Zoo'n slimmerd, zijn belager den staart in de handen te spelen, om het dierbaar lijf te redden! Maar de logische, [ 173 ]geduldige en sceptische natuurstudie heeft ook alweer dit geval van list teruggebracht tot een volmaakt onbewuste daad van verweer, een reflex-beweging. De hersens van de hagedis of de hazelworm hebben met deze krijgslist niets te maken. Een hagedis zonder kop, een middendoor gebroken hazelworm is nog in staat de breuk te bewerkstelligen. Schets van een pootdeel van een krab, ingericht op autotomie.

Schets van een pootdeel van een krab,
ingericht op autotomie.

Het zenuw-centrum, dat de splitsing van staart en lichaam onder zijn bevelen heeft, ligt tusschen de beide achterpooten. Wordt deze plek gewond of de zenuw doorgesneden, dan heeft het overigens gezonde dier de macht verloren, zijn staart prijs te geven.
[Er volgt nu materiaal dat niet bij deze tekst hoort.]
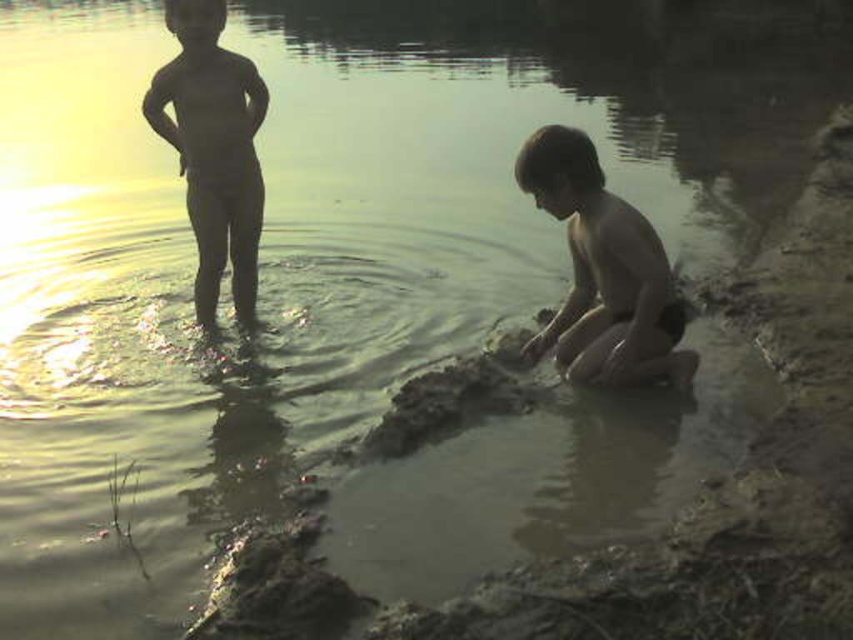 You are standing at the point marked as point (581, 163). You want to throw a ball to a friend who is standing 5 meters away from you. Can you reach your friend with the throw?

The distance between you and your friend is 4.46 meters, which is less than 5 meters, so yes, you can reach your friend with the throw.

You are a photographer trying to capture both the smooth skin boy at lower right and the smooth skin child at left in a single frame. Based on their positions, which child might require more space in the composition to avoid being cropped?

The smooth skin boy at lower right might require more space in the composition since he is wider than the smooth skin child at left.

You are a photographer trying to capture the scene of the two children playing by the water. You want to ensure that the smooth skin boy at lower right is centered in your shot. Given the coordinates provided in the description, where should you position your camera to achieve this?

The smooth skin boy at lower right is located at point (602,272). To center him in the shot, adjust the camera so that the center of the frame aligns with these coordinates. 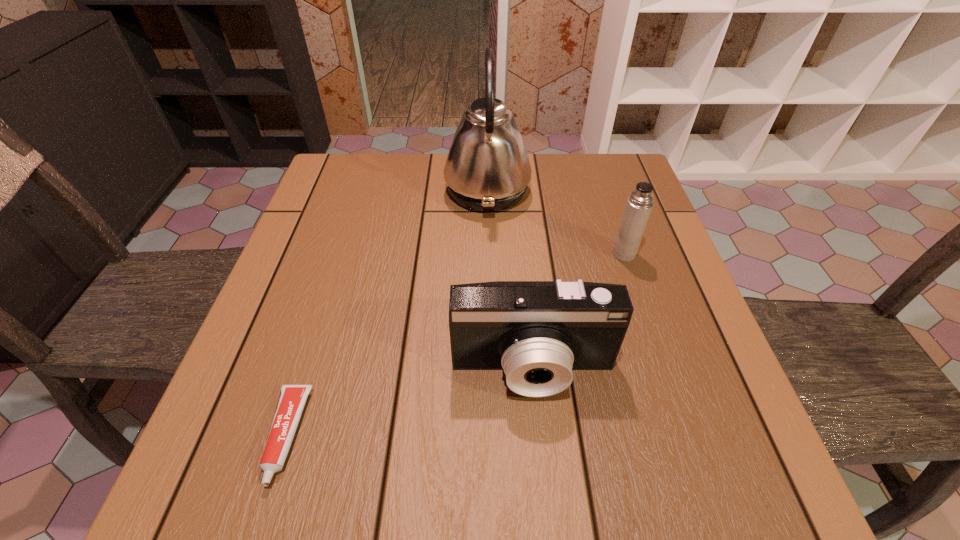 Locate an element on the screen. The height and width of the screenshot is (540, 960). vacant area between the tallest object and the second farthest object is located at coordinates (556, 222).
Een drukking op die plek bij het vangen heeft echter bijna zonder uitzondering het splitsen tengevolge. De breuk ontstaat meestal dicht bij de tweede of derde staartwervel. Niet tusschen twee wervels, wat men licht denken zou, maar in 't midden ervan. Zoo'n wervel is heel waarschijnlijk er op gebouwd; hij is in 't midden zeer dun en de ligging van huidspieren maakt het doorknappen van het omringende vel gemakkelijk. Ook vormt zich snel een velletje om de wond en daaronder begint al heel gauw een nieuwe staart te groeien, die bij de volgende vervelling voor den dag komt.
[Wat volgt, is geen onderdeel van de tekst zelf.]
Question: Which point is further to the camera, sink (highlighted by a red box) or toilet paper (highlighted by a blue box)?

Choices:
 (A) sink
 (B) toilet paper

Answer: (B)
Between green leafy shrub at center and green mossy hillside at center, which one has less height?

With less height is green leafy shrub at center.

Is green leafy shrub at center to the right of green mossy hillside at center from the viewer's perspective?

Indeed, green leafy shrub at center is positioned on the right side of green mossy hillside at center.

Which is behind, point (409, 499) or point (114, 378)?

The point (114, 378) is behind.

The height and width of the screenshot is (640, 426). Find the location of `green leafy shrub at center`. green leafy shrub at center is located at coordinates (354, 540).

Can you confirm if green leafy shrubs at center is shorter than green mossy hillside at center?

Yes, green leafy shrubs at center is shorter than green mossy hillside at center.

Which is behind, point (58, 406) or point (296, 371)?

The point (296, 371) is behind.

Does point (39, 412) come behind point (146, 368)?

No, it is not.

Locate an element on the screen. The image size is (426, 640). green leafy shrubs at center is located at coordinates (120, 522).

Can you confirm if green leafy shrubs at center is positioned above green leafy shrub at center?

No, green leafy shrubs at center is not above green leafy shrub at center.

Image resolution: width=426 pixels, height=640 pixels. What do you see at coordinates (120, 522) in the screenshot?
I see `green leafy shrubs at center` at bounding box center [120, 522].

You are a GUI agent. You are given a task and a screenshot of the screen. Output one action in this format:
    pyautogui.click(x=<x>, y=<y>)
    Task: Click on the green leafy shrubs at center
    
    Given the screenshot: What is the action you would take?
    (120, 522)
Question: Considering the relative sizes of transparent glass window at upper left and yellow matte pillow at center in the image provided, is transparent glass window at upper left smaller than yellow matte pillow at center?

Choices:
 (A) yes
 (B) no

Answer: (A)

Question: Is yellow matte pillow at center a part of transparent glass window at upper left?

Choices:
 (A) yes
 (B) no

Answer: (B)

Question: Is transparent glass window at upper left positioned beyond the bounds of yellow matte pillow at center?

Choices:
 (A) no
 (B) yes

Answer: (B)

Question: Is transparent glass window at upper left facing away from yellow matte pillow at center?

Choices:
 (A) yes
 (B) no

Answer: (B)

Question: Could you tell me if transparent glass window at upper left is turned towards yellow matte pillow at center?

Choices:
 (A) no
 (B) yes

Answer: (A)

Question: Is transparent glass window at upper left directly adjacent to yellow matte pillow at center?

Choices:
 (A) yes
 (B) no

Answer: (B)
[ 174 ]Bij andere dieren, die veel aan autotomie en regeneratie doen, zooals bij krabben, zijn o.a. in de pooten inrichtingen ontdekt, die het loslaten van zoo'n lichaamsdeel gemakkelijk maken; zoo'n poot is er op ingericht in geval van nood prijsgegeven te worden. Al lang geleden heeft Max Culloch de autotomie van zoo'n splijtinrichting in de pooten en scharen van krabben aangetoond. Door een uitwas, een bultje op het pootdeel, drukt dit bij sterke spiertrekking met kracht tegen het naastliggende deel, en langs een naad, te voren aanwezig en goed waar te nemen is, knapt de poot doormidden.

Sommige dieren, zooals de rupsen van de witvlak-vlinder, slakken en vlinders, hebben uitwendige aanhangsels, gekleurde sterk in 't oog vallende haren, huid-lappen of vleugelstaarten, die voor den vijand de aangewezen plaatsen schijnen, om hun prooi beet te pakken. Maar die schijnbaar schadelijke handvatten laten dadelijk los, en de vijand, die zijn hapje vast meent te hebben, staat beteuterd te kijken bij een haarbosje, een stuk vleugel of huid.

De hazelwormen en hagedissen met dubbelen staart, die zoo nu en dan gevangen worden, hebben dat extra-ornament heel waarschijnlijk verkregen als regeneratie na het verlies van den enkelvoudigen staart. Mogelijk ook is zoo'n staart bij een vechtpartij tusschen de mannetjes (die hebben het vaakst tweede-editie-staarten) slechts ten deele afgebroken en weer vastgegroeid, terwijl uit de wond toch een nieuwe staart ontsprong.